- REQUIREMENT
Look for "nicht" in the records and copy every line that has it.

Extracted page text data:
··········

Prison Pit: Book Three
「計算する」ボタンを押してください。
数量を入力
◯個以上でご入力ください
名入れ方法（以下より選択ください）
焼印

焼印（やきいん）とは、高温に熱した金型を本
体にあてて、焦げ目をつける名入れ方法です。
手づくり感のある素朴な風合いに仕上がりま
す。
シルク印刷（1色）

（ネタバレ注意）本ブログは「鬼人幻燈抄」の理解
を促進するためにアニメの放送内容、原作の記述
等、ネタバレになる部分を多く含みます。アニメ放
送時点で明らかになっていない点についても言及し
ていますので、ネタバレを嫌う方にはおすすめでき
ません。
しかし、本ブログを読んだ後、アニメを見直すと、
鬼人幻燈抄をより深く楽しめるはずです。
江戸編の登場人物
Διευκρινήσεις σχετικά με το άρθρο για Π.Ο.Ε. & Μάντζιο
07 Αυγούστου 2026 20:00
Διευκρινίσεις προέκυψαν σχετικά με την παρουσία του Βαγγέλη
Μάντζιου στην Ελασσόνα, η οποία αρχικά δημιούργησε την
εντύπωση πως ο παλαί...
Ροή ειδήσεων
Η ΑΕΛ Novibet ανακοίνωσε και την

··········

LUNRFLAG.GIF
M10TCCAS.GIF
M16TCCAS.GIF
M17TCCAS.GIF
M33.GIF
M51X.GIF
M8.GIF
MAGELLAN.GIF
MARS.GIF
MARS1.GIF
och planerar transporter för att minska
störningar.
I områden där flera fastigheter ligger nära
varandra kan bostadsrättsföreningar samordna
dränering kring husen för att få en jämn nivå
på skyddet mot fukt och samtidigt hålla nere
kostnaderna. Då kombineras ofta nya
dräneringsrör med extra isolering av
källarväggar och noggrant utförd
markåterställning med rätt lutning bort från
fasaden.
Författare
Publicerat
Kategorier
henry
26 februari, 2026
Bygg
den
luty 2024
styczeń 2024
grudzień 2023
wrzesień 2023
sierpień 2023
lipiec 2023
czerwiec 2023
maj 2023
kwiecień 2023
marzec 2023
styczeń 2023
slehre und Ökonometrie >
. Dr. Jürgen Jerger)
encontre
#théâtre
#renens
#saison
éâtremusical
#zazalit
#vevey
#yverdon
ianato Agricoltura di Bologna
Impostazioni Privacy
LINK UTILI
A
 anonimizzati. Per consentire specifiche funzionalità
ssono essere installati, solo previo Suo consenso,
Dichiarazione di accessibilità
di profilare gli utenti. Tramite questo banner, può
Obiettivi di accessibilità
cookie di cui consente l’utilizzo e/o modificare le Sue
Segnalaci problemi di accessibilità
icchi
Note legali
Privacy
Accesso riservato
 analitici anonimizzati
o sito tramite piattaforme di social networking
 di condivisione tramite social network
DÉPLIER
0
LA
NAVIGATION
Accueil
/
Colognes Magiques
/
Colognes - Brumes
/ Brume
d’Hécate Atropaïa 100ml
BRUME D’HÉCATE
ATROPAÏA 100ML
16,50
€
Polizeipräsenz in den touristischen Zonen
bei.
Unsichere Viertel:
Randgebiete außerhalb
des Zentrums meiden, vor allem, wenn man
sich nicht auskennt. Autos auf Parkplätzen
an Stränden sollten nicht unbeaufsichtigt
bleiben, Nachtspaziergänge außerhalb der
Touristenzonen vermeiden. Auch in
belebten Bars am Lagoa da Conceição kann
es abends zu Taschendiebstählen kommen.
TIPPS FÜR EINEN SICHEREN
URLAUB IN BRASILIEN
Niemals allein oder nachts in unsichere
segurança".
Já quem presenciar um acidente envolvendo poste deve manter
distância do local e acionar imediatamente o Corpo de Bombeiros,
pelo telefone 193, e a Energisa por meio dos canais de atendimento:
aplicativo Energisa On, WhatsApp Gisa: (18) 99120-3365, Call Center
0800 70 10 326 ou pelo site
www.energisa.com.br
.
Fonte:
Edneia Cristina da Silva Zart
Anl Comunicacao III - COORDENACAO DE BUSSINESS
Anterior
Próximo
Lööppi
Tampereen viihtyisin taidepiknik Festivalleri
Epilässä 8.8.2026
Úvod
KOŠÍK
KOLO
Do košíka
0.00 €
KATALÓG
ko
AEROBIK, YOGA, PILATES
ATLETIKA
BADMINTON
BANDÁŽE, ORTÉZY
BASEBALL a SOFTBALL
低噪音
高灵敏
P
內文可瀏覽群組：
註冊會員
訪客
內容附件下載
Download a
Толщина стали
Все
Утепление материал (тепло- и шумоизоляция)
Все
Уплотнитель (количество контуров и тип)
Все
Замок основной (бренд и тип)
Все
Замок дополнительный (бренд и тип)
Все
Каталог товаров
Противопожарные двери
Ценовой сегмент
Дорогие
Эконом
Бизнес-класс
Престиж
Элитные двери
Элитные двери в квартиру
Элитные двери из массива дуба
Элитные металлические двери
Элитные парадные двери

··········

- ANSWER SPACE
sich nicht auskennt. Autos auf Parkplätzen
an Stränden sollten nicht unbeaufsichtigt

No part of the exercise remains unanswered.